WORK ORDER — Exact copies of the lines below, from the one with "Stephan (50) heeft" up to and including the one with "Apple มีมูลค่าตลาดทะลุ 1", are what this calls for; leave out pictures.
[INPUT DATA]
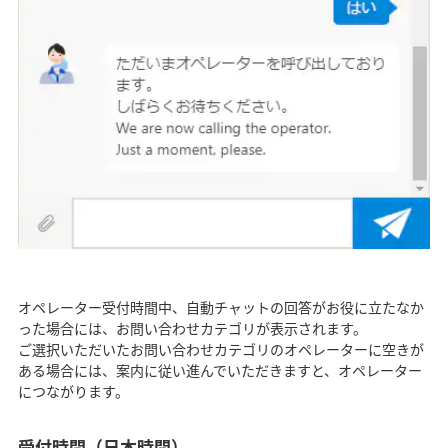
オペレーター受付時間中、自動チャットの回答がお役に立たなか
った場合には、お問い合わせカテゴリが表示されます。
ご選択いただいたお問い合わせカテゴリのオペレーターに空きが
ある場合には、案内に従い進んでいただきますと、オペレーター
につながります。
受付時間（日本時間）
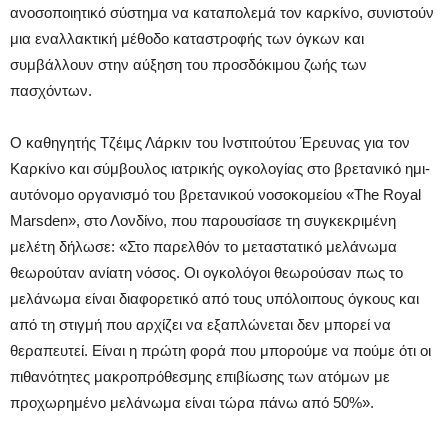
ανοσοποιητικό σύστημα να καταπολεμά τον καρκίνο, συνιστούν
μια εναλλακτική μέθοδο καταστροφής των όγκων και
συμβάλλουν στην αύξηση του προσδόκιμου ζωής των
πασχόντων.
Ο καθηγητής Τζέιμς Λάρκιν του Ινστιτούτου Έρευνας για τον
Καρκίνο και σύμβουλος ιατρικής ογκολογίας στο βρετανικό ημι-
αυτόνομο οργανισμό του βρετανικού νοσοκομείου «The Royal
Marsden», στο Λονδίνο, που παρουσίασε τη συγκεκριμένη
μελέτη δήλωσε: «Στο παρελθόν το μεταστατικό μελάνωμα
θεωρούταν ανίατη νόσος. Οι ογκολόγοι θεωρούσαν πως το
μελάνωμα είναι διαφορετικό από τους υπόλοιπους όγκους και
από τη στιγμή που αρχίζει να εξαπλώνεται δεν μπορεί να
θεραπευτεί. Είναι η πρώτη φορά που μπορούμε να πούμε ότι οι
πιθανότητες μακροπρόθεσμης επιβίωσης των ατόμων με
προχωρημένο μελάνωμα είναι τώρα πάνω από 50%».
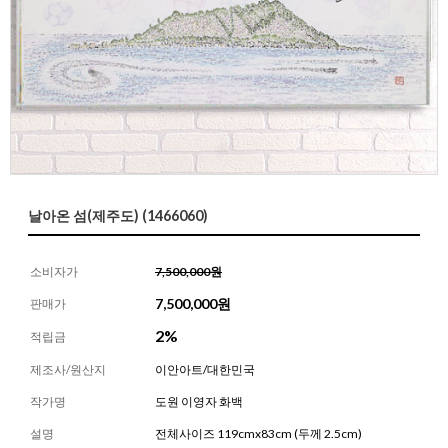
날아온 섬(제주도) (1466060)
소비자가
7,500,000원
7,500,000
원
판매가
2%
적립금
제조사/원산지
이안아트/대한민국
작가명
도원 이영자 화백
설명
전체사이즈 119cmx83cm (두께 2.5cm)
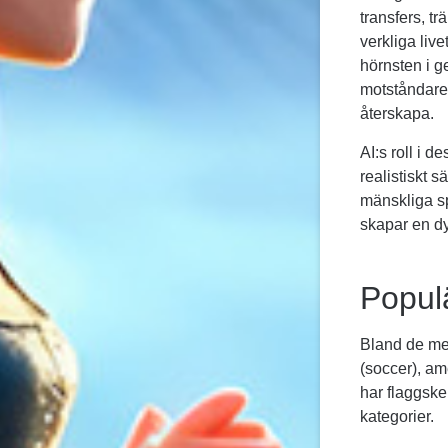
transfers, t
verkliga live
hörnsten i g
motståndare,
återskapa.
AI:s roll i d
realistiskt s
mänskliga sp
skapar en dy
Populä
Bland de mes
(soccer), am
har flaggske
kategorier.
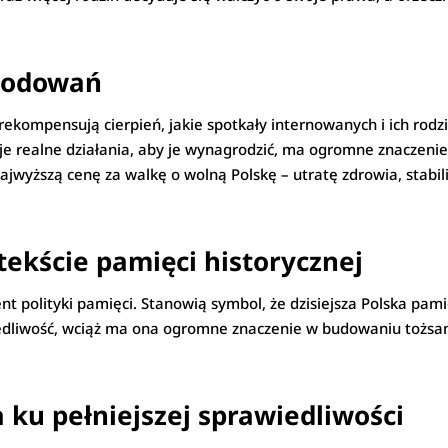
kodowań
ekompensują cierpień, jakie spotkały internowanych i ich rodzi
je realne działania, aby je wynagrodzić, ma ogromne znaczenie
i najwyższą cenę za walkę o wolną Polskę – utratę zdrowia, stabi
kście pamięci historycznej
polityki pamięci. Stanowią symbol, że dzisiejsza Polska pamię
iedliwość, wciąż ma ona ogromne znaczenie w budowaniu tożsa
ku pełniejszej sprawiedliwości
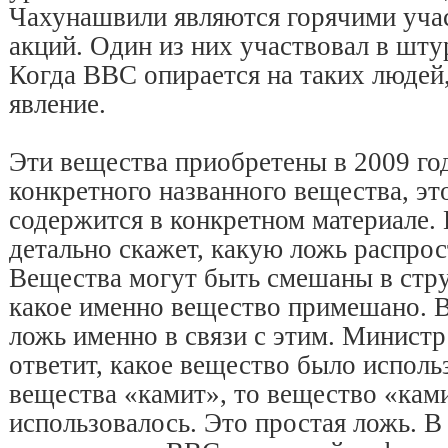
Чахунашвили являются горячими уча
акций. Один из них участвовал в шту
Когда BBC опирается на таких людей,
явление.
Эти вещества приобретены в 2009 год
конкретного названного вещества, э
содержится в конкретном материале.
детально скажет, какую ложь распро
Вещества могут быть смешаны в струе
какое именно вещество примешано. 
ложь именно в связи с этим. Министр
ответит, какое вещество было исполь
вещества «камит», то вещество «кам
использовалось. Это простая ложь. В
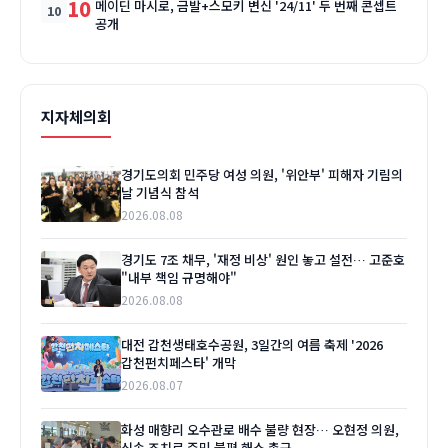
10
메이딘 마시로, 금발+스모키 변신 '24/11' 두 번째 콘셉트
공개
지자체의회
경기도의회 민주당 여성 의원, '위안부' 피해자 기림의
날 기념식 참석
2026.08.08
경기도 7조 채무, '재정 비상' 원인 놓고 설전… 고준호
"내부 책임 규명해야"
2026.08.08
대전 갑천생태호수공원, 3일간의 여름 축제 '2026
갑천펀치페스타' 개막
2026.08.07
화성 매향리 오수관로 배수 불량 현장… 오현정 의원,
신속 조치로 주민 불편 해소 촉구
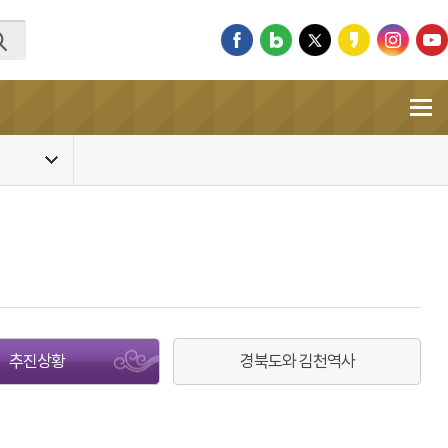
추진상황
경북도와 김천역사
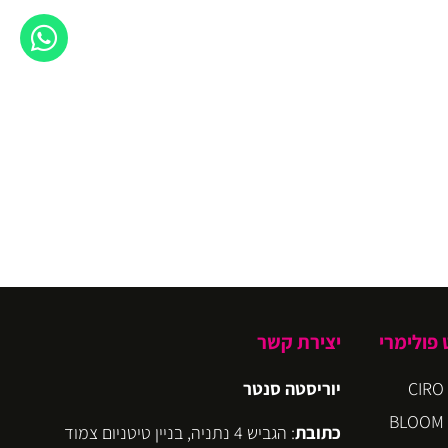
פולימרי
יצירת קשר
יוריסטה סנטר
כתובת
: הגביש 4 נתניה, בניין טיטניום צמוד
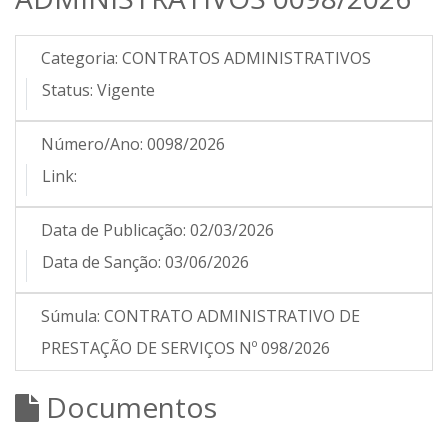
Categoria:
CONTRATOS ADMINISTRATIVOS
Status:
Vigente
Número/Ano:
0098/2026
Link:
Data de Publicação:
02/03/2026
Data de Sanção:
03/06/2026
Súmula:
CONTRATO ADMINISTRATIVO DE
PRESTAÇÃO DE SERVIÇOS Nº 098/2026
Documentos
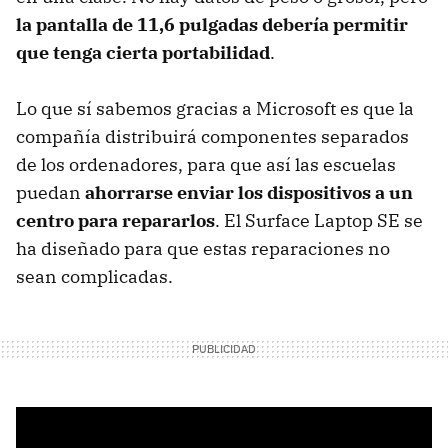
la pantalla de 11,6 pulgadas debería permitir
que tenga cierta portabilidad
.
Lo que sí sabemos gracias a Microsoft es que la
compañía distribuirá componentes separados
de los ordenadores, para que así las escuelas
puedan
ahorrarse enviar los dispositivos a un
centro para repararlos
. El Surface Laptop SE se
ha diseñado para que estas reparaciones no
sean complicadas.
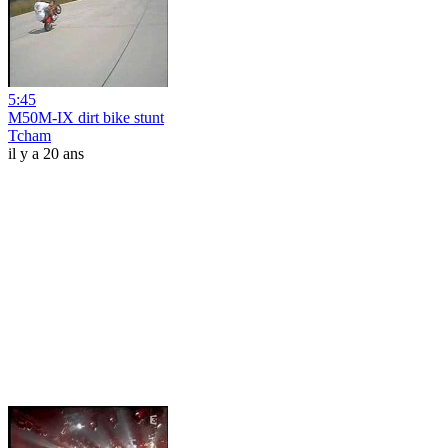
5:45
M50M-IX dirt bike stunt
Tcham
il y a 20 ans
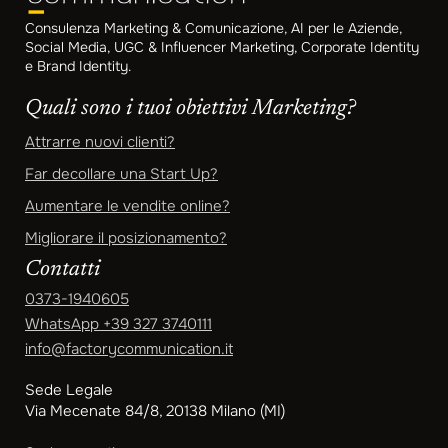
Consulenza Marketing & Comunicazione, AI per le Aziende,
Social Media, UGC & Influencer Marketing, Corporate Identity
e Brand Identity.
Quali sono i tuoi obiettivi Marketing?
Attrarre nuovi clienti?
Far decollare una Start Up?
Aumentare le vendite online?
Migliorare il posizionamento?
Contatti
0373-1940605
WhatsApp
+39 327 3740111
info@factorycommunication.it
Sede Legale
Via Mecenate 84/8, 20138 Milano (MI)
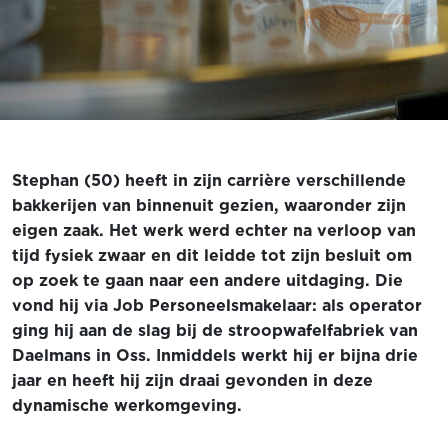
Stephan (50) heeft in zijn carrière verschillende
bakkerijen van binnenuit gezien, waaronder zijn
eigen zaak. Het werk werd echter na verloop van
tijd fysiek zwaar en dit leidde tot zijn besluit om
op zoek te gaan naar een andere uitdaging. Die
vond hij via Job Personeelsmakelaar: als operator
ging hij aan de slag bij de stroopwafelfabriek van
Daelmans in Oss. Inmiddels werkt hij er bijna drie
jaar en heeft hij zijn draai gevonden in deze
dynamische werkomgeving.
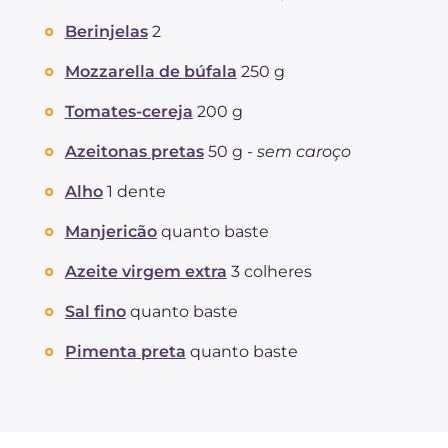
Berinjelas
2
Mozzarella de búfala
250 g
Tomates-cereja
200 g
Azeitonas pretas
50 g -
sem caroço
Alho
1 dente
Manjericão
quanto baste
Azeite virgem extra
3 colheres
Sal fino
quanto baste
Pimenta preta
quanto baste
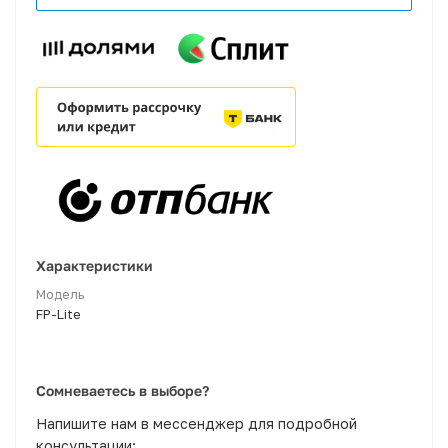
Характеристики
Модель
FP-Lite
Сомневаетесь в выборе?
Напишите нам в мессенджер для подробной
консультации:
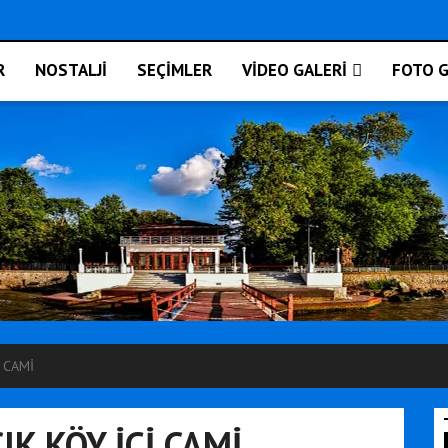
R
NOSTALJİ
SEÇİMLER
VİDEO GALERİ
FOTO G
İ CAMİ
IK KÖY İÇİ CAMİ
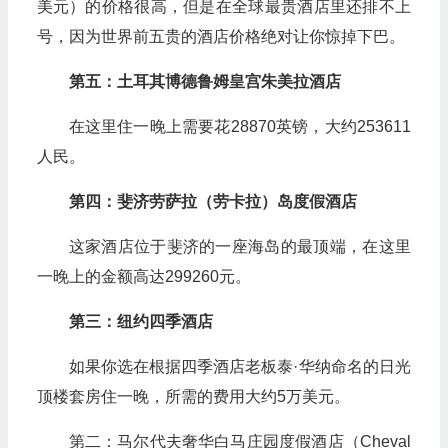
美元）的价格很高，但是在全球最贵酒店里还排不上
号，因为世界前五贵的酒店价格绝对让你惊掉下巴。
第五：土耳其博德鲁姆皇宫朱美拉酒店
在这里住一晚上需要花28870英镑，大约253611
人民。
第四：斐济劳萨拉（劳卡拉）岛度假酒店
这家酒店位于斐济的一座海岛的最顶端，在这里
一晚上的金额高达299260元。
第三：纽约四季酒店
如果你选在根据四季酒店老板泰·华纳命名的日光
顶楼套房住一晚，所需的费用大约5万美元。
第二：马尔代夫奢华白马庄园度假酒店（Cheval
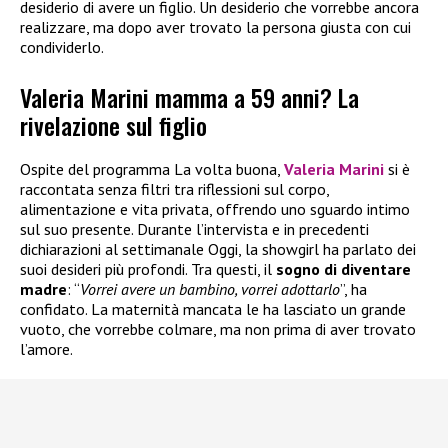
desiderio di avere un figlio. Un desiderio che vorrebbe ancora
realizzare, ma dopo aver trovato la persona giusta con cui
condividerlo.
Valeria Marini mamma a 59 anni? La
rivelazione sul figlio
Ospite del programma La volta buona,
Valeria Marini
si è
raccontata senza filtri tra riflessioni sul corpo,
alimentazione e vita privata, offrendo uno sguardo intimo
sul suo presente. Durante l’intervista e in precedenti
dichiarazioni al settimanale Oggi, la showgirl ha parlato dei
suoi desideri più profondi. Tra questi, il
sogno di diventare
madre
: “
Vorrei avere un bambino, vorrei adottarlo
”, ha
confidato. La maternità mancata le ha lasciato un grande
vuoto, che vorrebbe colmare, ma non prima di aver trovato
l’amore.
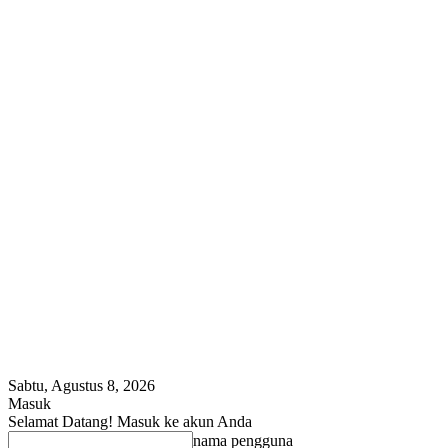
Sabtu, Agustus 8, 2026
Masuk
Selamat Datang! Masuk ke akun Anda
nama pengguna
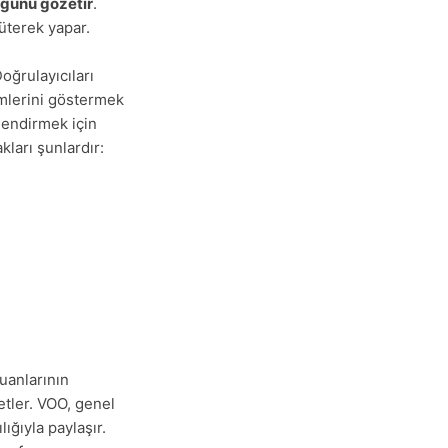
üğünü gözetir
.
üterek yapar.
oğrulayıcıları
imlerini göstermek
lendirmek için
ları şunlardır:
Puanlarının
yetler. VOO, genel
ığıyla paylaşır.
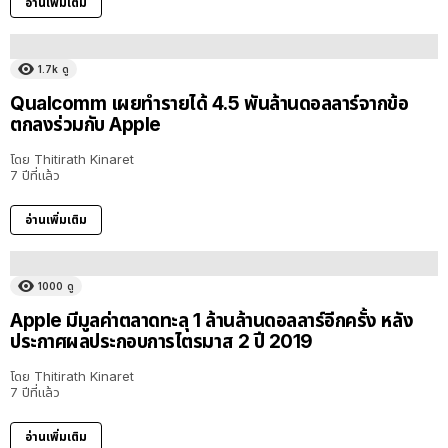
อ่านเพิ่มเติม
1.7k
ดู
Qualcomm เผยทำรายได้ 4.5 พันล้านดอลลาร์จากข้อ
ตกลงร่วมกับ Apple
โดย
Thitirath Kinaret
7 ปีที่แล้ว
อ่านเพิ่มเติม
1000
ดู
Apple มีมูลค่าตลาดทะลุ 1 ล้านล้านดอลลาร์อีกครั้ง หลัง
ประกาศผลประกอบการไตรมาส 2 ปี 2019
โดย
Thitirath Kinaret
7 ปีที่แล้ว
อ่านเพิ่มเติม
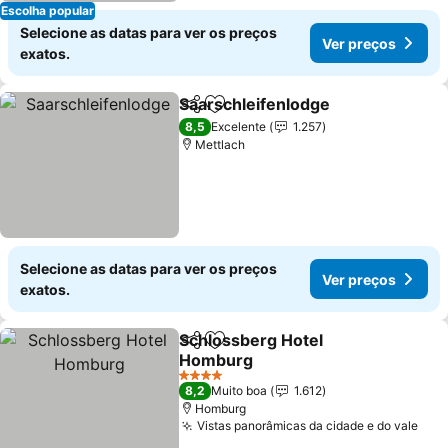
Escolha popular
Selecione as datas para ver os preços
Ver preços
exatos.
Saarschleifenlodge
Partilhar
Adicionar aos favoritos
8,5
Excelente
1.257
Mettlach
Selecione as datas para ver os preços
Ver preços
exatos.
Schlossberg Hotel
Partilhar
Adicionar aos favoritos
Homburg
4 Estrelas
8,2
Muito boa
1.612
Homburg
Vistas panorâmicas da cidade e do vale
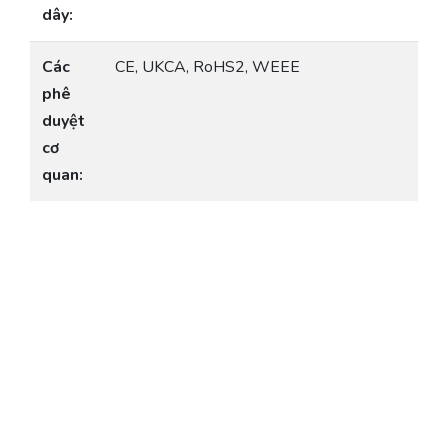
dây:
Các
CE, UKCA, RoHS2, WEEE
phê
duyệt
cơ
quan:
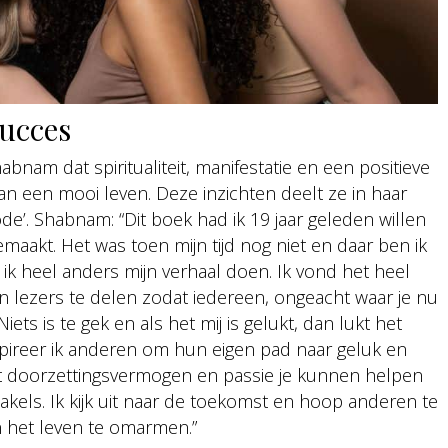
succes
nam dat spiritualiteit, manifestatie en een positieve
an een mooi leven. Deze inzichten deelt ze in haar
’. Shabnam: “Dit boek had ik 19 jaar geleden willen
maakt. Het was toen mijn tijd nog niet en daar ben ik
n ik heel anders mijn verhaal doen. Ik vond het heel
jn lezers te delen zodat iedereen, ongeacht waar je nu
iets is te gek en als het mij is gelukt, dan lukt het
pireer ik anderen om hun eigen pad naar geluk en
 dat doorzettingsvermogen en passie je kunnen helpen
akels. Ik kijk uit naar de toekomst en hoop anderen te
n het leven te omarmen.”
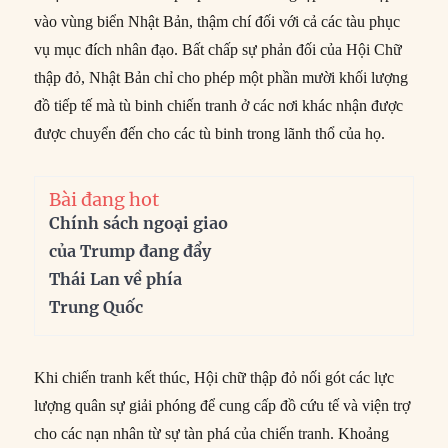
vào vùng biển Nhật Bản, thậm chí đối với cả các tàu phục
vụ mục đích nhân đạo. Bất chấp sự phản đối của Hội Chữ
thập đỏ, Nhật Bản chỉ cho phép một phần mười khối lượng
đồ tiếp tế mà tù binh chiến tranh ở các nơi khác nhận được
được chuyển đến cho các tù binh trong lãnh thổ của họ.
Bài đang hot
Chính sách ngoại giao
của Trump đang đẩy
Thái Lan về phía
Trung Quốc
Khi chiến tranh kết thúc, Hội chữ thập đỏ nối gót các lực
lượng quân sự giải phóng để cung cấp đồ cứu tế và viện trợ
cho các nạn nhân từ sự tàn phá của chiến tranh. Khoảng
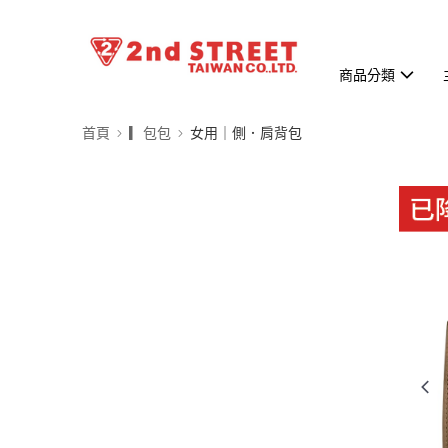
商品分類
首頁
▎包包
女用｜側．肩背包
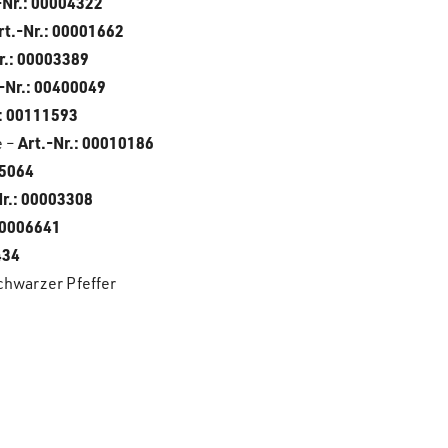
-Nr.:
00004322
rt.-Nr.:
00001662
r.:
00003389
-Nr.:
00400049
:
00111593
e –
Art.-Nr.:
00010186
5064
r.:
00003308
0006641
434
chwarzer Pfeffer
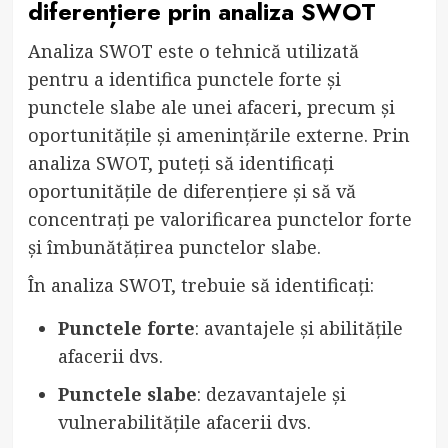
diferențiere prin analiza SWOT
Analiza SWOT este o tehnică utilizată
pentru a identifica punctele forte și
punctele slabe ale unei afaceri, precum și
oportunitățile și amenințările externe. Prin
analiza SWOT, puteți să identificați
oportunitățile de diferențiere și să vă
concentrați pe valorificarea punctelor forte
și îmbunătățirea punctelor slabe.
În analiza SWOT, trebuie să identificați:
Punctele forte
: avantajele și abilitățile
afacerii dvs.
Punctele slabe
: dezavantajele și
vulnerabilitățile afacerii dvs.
[/INPUT DATA]
TASK ANSWER —
Stephan (50) heeft in zijn carrière verschillende
bakkerijen van binnenuit gezien, waaronder zijn
eigen zaak. Het werk werd echter na verloop van
tijd fysiek zwaar en dit leidde tot zijn besluit om
op zoek te gaan naar een andere uitdaging. Die
vond hij via Job Personeelsmakelaar: als operator
ging hij aan de slag bij de stroopwafelfabriek van
Daelmans in Oss. Inmiddels werkt hij er bijna drie
jaar en heeft hij zijn draai gevonden in deze
dynamische werkomgeving.
Berinjelas
2
Mozzarella de búfala
250 g
Tomates-cereja
200 g
Azeitonas pretas
50 g -
sem caroço
Alho
1 dente
Manjericão
quanto baste
Azeite virgem extra
3 colheres
Sal fino
quanto baste
Pimenta preta
quanto baste
Характеристики
Модель
FP-Lite
Сомневаетесь в выборе?
Напишите нам в мессенджер для подробной
консультации:
R
NOSTALJİ
SEÇİMLER
VİDEO GALERİ
FOTO G
İ CAMİ
IK KÖY İÇİ CAMİ
美元）的价格很高，但是在全球最贵酒店里还排不上
号，因为世界前五贵的酒店价格绝对让你惊掉下巴。
第五：土耳其博德鲁姆皇宫朱美拉酒店
在这里住一晚上需要花28870英镑，大约253611
人民。
第四：斐济劳萨拉（劳卡拉）岛度假酒店
这家酒店位于斐济的一座海岛的最顶端，在这里
一晚上的金额高达299260元。
第三：纽约四季酒店
如果你选在根据四季酒店老板泰·华纳命名的日光
顶楼套房住一晚，所需的费用大约5万美元。
第二：马尔代夫奢华白马庄园度假酒店（Cheval
desiderio di avere un figlio. Un desiderio che vorrebbe ancora
realizzare, ma dopo aver trovato la persona giusta con cui
condividerlo.
Valeria Marini mamma a 59 anni? La
rivelazione sul figlio
Ospite del programma La volta buona,
Valeria Marini
si è
raccontata senza filtri tra riflessioni sul corpo,
alimentazione e vita privata, offrendo uno sguardo intimo
sul suo presente. Durante l’intervista e in precedenti
dichiarazioni al settimanale Oggi, la showgirl ha parlato dei
suoi desideri più profondi. Tra questi, il
sogno di diventare
madre
: “
Vorrei avere un bambino, vorrei adottarlo
”, ha
confidato. La maternità mancata le ha lasciato un grande
vuoto, che vorrebbe colmare, ma non prima di aver trovato
l’amore.
Sabtu, Agustus 8, 2026
Masuk
Selamat Datang! Masuk ke akun Anda
nama pengguna
üğünü gözetir
.
üterek yapar.
oğrulayıcıları
imlerini göstermek
lendirmek için
ları şunlardır:
Puanlarının
yetler. VOO, genel
ığıyla paylaşır.
อ่านเพิ่มเติม
1.7k
ดู
Qualcomm เผยทำรายได้ 4.5 พันล้านดอลลาร์จากข้อ
ตกลงร่วมกับ Apple
โดย
Thitirath Kinaret
7 ปีที่แล้ว
อ่านเพิ่มเติม
1000
ดู
Apple มีมูลค่าตลาดทะลุ 1 ล้านล้านดอลลาร์อีกครั้ง หลัง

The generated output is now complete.